Fazit – wie es die Jägerschaft in einem Hintergrundgespräch in unserer Redaktion einmütig zieht: Ein handwerklich schlecht gemachtes Gesetz soll gegen den ausdrücklichen Willen einer hauptbetroffenen Interessensgruppe eiligst durch den Gesetzgebungsprozess gepresst werden, damit es im nach der Sommerpause aufziehenden Landtagswahlkampf nicht mehr aufgeschnürt werden kann. SPD und FDP sind in der Ampelregierung diszipliniert und folgen einem von „grüner Ideologie“, wie es ein Verbandsvertreter nennt, geleiteten Ministerium. Ist dieser Zug nun noch aufzuhalten? Oder zumindest auszubremsen? Die Jägerschaft versucht es.

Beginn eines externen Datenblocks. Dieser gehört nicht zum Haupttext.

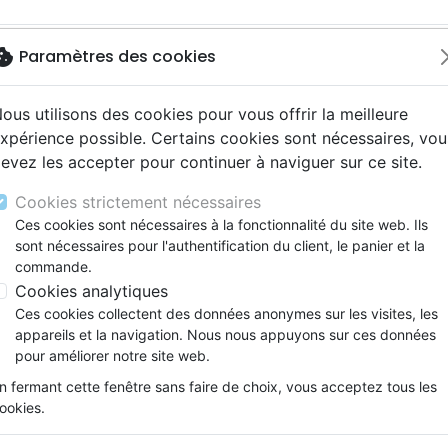
okie
Paramètres des cookies
ous utilisons des cookies pour vous offrir la meilleure
Nouveautés
Li
xpérience possible. Certains cookies sont nécessaires, vou
evez les accepter pour continuer à naviguer sur ce site.
ue, société, politique
18 ans
Souffrance, Relation d'aide
grand E (L')
 chrétiennes
Témoignages, biographies
Cookies strictement nécessaires
ations
Religions
L'Église avec un grand E
Ces cookies sont nécessaires à la fonctionnalité du site web. Ils
sont nécessaires pour l'authentification du client, le panier et la
Auteur :
George Winston
commande.
Référence
OUR1052
EAN
9782940335527
E
Cookies analytiques
Ces cookies collectent des données anonymes sur les visites, les
Description
Détails du produit
appareils et la navigation. Nous nous appuyons sur ces données
pour améliorer notre site web.
Pourquoi certaines Eglises sont-elles 
n fermant cette fenêtre sans faire de choix, vous acceptez tous les
ookies.
L’Eglise… catholique, réformée, évangélique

Berufsjäger bringen Resolution auf den Weg

Widerstand gegen die Gesetzesnovellierung kommt etwa vonseiten der Berufsjäger aus Rheinland-Pfalz. Sie haben eine Resolution auf den Weg gebracht, die am Samstag der Umweltministerin, den Fraktionen des Landtags und den Mitgliedern des Umweltausschusses zugestellt werden soll. Darin sprechen sich die Berufsjäger entschieden gegen die Einbringung des aktuellen Jagdgesetzentwurfs ins Parlament aus – und fordern eine inhaltliche Überarbeitung. „Wir halten den Gesetzentwurf für völlig ungeeignet, um die Jagd und die Wildbewirtschaftung in Rheinland-Pfalz zu regeln“, erklärt Benedikt Peez, Sprecher des Landesverbands der Berufsjäger, und verdeutlicht: „Das parlamentarische Verfahren sollte so lange ausgesetzt werden, bis die Landesregierung einen Gesetzentwurf vorlegt, der tatsächlich eine bedarfsgemäße Weiterentwicklung des bisherigen Jagdrechts ermöglicht.“

Die Kritik und Forderung des Verbandes findet laut Peez große Zustimmung, nicht nur in der Jägerschaft. Die Resolution der Berufsjäger haben unter anderem der rheinland-pfälzische Jagdaufseherverband, der Verband Deutscher Falkner Rheinland-Pfalz/Saarland, die Fachgruppe Hochwild-Hegegemeinschaften im Landesjagdverband, der Bund Bayrischer Berufsjäger, die Game Conservancy Deutschland und die Action Interrégionale Nature et Chasse mitunterzeichnet. „Dahinter stehen etwa 90.000 Mitglieder, die uns unterstützen“, so Peez.

Der 29-Jährige ist einer von etwa 120 Berufsjägern im Land, die über mehrere Jahre für diesen Beruf ausgebildet worden sind. Sie arbeiten für kommunale, staatliche und private Jagd- und Forstbetriebe. Sie gelten als Experten ihres Faches. Dabei reichen ihre Aufgaben weit über die waidgerechte Jagd hinaus. Berufsjäger führen Maßnahmen zum Schutz und zur Förderung von Biotopen, Pflanzen und Tieren durch. Durch Lebensraum verbessernde Maßnahmen werden Wildschäden vorgebeugt und diese verhindert.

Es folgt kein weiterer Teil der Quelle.